California Case Summaries

People v. Berch — 2nd District Holds Felony False Imprisonment by Menace Doesn’t Require Force Greater Than Restraint

Reported / Citable

Case
People v. Berch
Court
2nd District Court of Appeal
Date Decided
2026-05-04
Docket No.
B339641
Status
Reported / Citable
Topics
felony false imprisonment, menace, domestic violence, jury instructions, great bodily injury enhancement

Background

Brad Zack Berch and his estranged wife J. went for a drive in his pickup truck on California 101 in Santa Barbara County. Berch became enraged, drove erratically at high speeds, and ignored her repeated requests to be let out. He missed several exits to her home, drove toward an isolated dark road, and finally stopped near an elementary school. When J. opened the door to get out, Berch said "I’ll let you out when I get you to the house," called her sexually-charged epithets, then accelerated and made a sharp left turn. The door swung open and J. flew out onto the pavement, suffering a compression fracture of the vertebra, abrasions, bruises, and a hematoma.

Berch had a documented history of domestic abuse against J., including pushing her, forcing her into rooms, preventing her from getting up, and slamming her head into the ground. A jury convicted him of false imprisonment by violence or menace under Penal Code section 236 and 237(a), and found true a great-bodily-injury enhancement involving domestic violence under section 12022.7(e). The trial court placed him on supervised probation including 210 days in county jail.

On appeal, Berch argued the trial court’s instruction on "menace" was wrong because it didn’t tell the jury that the threatened force had to exceed what was necessary to effectuate the restraint. He also challenged the sufficiency of the evidence, asserted ineffective assistance of counsel for not requesting a mistake-of-fact instruction, and challenged the great-bodily-injury instruction.

The Court’s Holding

In the published portion of its opinion, the Second District held that felony false imprisonment based on menace — a threat of harm — does not require proof that the threatened force exceeded what was necessary to restrain the victim. The court drew a distinction between false imprisonment by force and by menace: when restraint is achieved through actual physical force, the "greater than necessary" element guards against treating ordinary detentions (a parent grabbing a child’s arm, for example) as felony imprisonment. But when restraint is achieved through a threat of injury, the menace itself supplies the criminal character, and asking whether the threat was "greater than necessary" doesn’t make doctrinal sense.

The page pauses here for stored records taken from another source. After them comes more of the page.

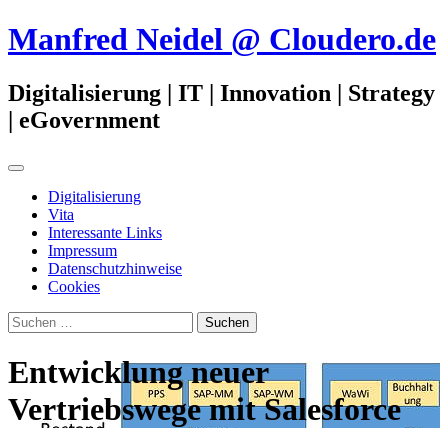
Zum
Manfred Neidel @ Cloudero.de
Inhalt
springen
Digitalisierung | IT | Innovation | Strategy
| eGovernment
Primäres
Menü
Digitalisierung
Vita
Interessante Links
Impressum
Datenschutzhinweise
Cookies
Suchen
nach:
Entwicklung neuer
Vertriebswege mit Salesforce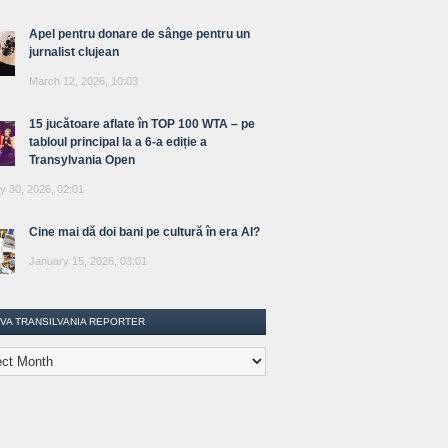
Apel pentru donare de sânge pentru un
jurnalist clujean
March 12, 2026, 10:03
15 jucătoare aflate în TOP 100 WTA – pe
tabloul principal la a 6-a ediție a
Transylvania Open
y 30, 2026, 02:01
Cine mai dă doi bani pe cultură în era AI?
January 15, 2026, 03:01
IVA TRANSILVANIA REPORTER
lvania
ter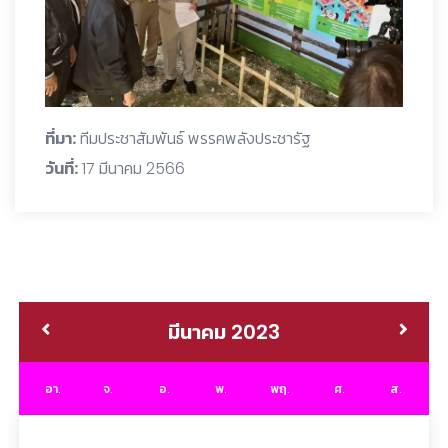
ที่มา:
ทีมประชาสัมพันธ์ พรรคพลังประชารัฐ
วันที่:
17 มีนาคม 2566
มีนาคม 2023
อา.
จ.
อ.
พ.
พฤ.
ศ.
ส.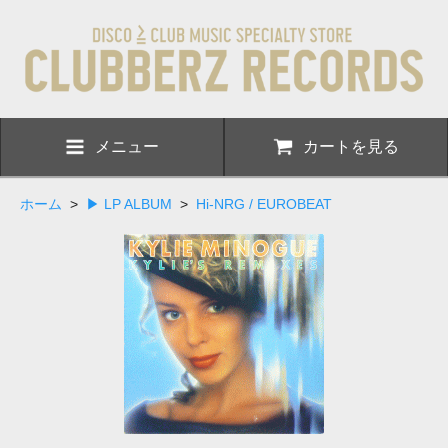
メニュー
カートを見る
ホーム
>
▶ LP ALBUM
>
Hi-NRG / EUROBEAT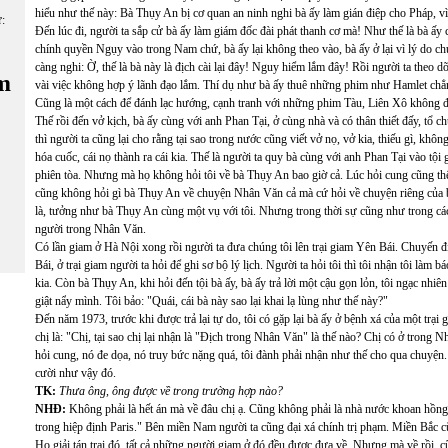
hiểu như thế này: Bà Thụy An bị cơ quan an ninh nghi bà ấy làm gián điệp cho Pháp, vì
ữ:
Đến lúc đi, người ta sắp cử bà ấy làm giám đốc đài phát thanh cơ mà! Như thế là bà ấy cũ
chính quyền Ngụy vào trong Nam chứ, bà ấy lại không theo vào, bà ấy ở lại vì lý do chuy
càng nghi: Ờ, thế là bà này là địch cài lại đây! Nguy hiểm lắm đây! Rồi người ta the
m
vài việc không hợp ý lãnh đạo lắm. Thí dụ như bà ấy thuê những phim như Hamlet chẳn
Cũng là một cách để đánh lạc hướng, cạnh tranh với những phim Tàu, Liên Xô không đ
Thế rồi đến vở kịch, bà ấy cùng với anh Phan Tại, ở cùng nhà và có thân thiết đấy, tổ 
thì người ta cũng lại cho rằng tại sao trong nước cũng viết vở nọ, vở kia, thiếu gì, khôn
hóa cuốc, cái nọ thành ra cái kia. Thế là người ta quy bà cùng với anh Phan Tại vào tội 
phiên tòa. Nhưng mà họ không hỏi tôi về bà Thụy An bao giờ cả. Lúc hỏi cung cũng thế
cũng không hỏi gì bà Thụy An về chuyện Nhân Văn cả mà cứ hỏi về chuyện riêng của b
là, tưởng như bà Thụy An cùng một vụ với tôi. Nhưng trong thời sự cũng như trong các t
người trong Nhân Văn.
Có lần giam ở Hà Nội xong rồi người ta đưa chúng tôi lên trại giam Yên Bái. Chuyến đi
Bái, ở trại giam người ta hỏi để ghi sơ bộ lý lịch. Người ta hỏi tôi thì tôi nhận tôi là
kia. Còn bà Thụy An, khi hỏi đến tội bà ấy, bà ấy trả lời một cậu gọn lỏn, tôi ngạc nhiê
giật nẩy mình. Tôi bảo: "Quái, cái bà này sao lại khai lạ lùng như thế này?"
Đến năm 1973, trước khi được trả lại tự do, tôi có gặp lại bà ấy ở bệnh xá của một trạ
chị là: "Chị, tại sao chị lại nhận là "Địch trong Nhân Văn" là thế nào? Chị có ở trong 
hỏi cung, nó đe dọa, nó truy bức nặng quá, tôi đành phải nhận như thế cho qua chuyện.
cười như vậy đó.
TK:
Thưa ông, ông được về trong trường hợp nào?
NHĐ:
Không phải là hết án mà về đâu chị ạ. Cũng không phải là nhà nước khoan hồng. T
trong hiệp định Paris." Bên miền Nam người ta cũng đại xá chính trị phạm. Miền Bắc cũng
Họ giải tán trại đó, tất cả những người giam ở đó đều được đưa về. Nhưng mà về rồi, cũ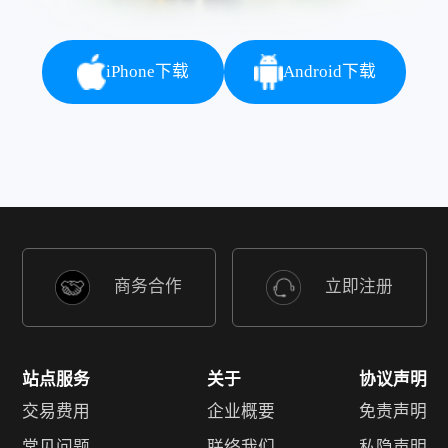
iPhone下载
Android下载
商务合作
立即注册
站点服务
关于
协议声明
交易费用
企业概要
免责声明
常见问题
联络我们
私隐声明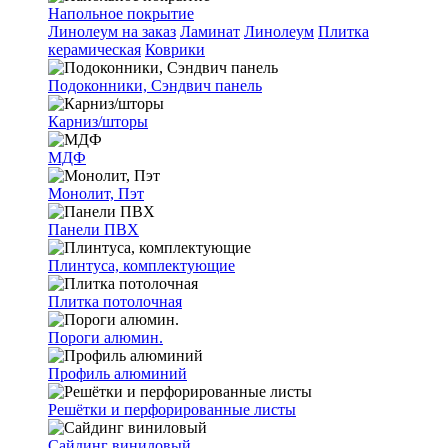
Напольное покрытие
Линолеум на заказ
Ламинат
Линолеум
Плитка
керамическая
Коврики
Подоконники, Сэндвич панель
Карниз/шторы
МДФ
Монолит, Пэт
Панели ПВХ
Плинтуса, комплектующие
Плитка потолочная
Пороги алюмин.
Профиль алюминий
Решётки и перфорированные листы
Сайдинг виниловый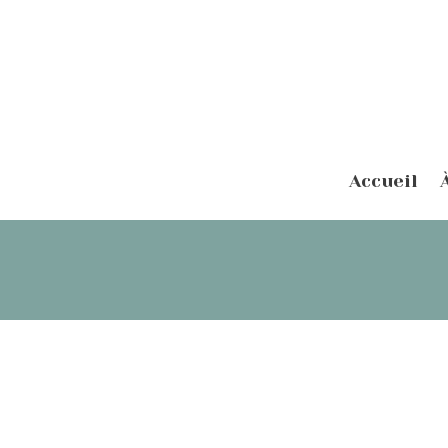
Accueil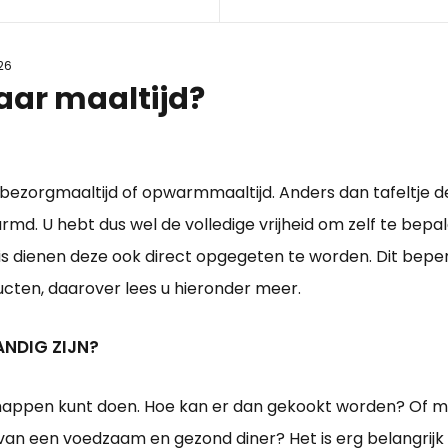
26
laar maaltijd?
; bezorgmaaltijd of opwarmmaaltijd. Anders dan tafeltje 
md. U hebt dus wel de volledige vrijheid om zelf te bep
dienen deze ook direct opgegeten te worden. Dit beperkt u
ucten, daarover lees u hieronder meer.
ANDIG ZIJN?
happen kunt doen. Hoe kan er dan gekookt worden? Of mis
 van een voedzaam en gezond diner? Het is erg belangrij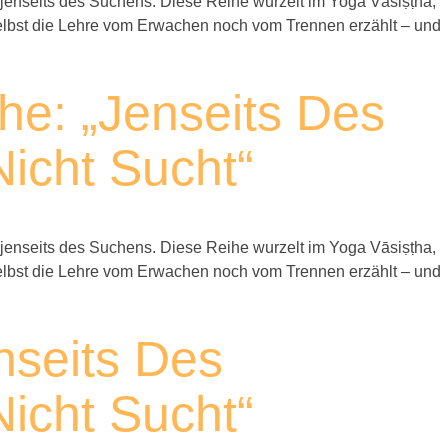
jenseits des Suchens. Diese Reihe wurzelt im Yoga Vāsiṣṭha,
m selbst die Lehre vom Erwachen noch vom Trennen erzählt – und
he: „Jenseits Des
icht Sucht“
jenseits des Suchens. Diese Reihe wurzelt im Yoga Vāsiṣṭha,
m selbst die Lehre vom Erwachen noch vom Trennen erzählt – und
nseits Des
icht Sucht“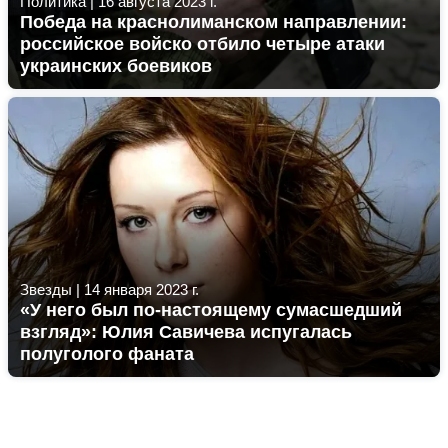
Политика
|
16 августа 2023 г.
Победа на краснолиманском направлении:
российское войско отбило четыре атаки
украинских боевиков
Звезды
|
14 января 2023 г.
«У него был по-настоящему сумасшедший
взгляд»: Юлия Савичева испугалась
полуголого фаната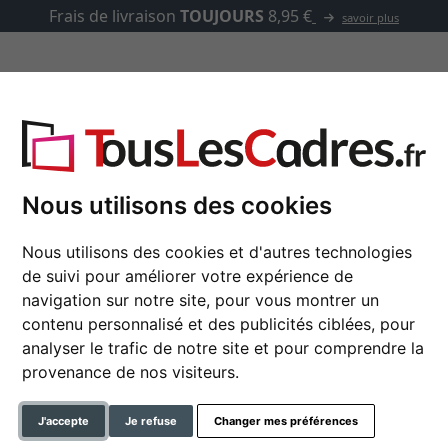
Frais de livraison
TOUJOURS
8,95 €
savoir plus
asse-partout
Marques
Accessoires
ois sur mesure Camden Town
Nous utilisons des cookies
Nous utilisons des cookies et d'autres technologies
Cadre en bois sur m
de suivi pour améliorer votre expérience de
navigation sur notre site, pour vous montrer un
contenu personnalisé et des publicités ciblées, pour
analyser le trafic de notre site et pour comprendre la
couleur
provenance de nos visiteurs.
type de verre
J'accepte
Je refuse
Changer mes préférences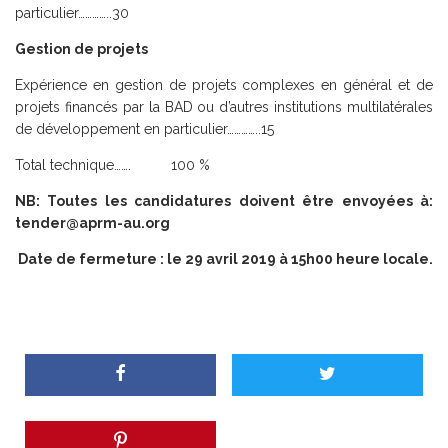
particulier…………..30
Gestion de projets
Expérience en gestion de projets complexes en général et de
projets financés par la BAD ou d’autres institutions multilatérales
de développement en particulier…………..15
Total technique……. 100 %
NB: Toutes les candidatures doivent être envoyées à:
tender@aprm-au.org
Date de fermeture : le 29 avril 2019 à 15h00 heure locale.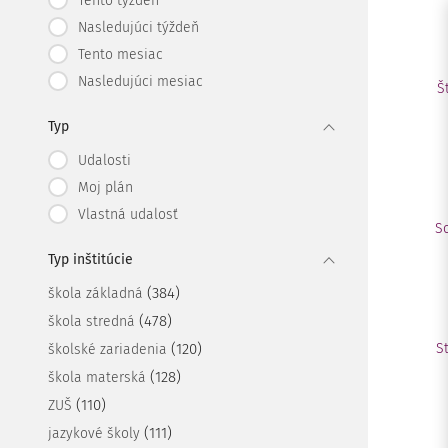
Tento týždeň
Nasledujúci týždeň
Tento mesiac
Nasledujúci mesiac
Š
Typ
Udalosti
Moj plán
Vlastná udalosť
S
Typ inštitúcie
(384)
škola základná
(478)
škola stredná
(120)
S
školské zariadenia
(128)
škola materská
(110)
ZUŠ
(111)
jazykové školy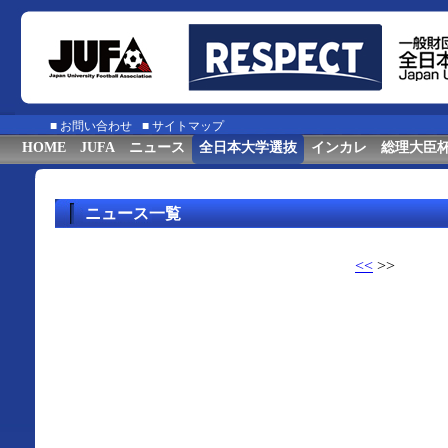
■
お問い合わせ
■
サイトマップ
HOME
JUFA
ニュース
全日本大学選抜
インカレ
総理大臣
ニュース一覧
<<
>>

Applied here, Berch’s words and conduct — refusing to let J. out, calling her abusive names, threatening her safety, and accelerating dangerously while she tried to exit — constituted menace. The court rejected Berch’s other claims in the unpublished portion of its opinion, finding the evidence sufficient, the great-bodily-injury instruction proper, and counsel not ineffective for failing to request a mistake-of-fact instruction. Conviction affirmed.

Key Takeaways

  • Two paths to false imprisonment, two different elements: force requires force greater than necessary to restrain; menace requires only a threat of injury. Practitioners should make sure the jury instruction matches the theory the prosecution actually relied on.
  • Verbal threats plus dangerous driving can qualify as menace even without an explicit threat to inflict specific harm — context and the totality of conduct matter.
  • The great-bodily-injury enhancement under section 12022.7(e) for domestic violence applies when the victim’s injuries result from the defendant’s conduct, even if the defendant didn’t intend the specific injury (here, J.’s vertebra fracture from being thrown from the moving truck).
  • Pattern jury instructions on menace should be reviewed with this distinction in mind. The standard CALCRIM instruction may need refining at the trial level to make the force-vs-menace distinction explicit.

Why It Matters

Berch closes a doctrinal loophole that defense lawyers had been using to challenge felony false imprisonment convictions in domestic-violence cases. By clarifying that menace-based imprisonment doesn’t carry the "force greater than necessary" element, the Second District makes it harder to overturn convictions where the prosecution proved threatening conduct but no actual physical restraint exceeding what would be necessary to hold someone in place.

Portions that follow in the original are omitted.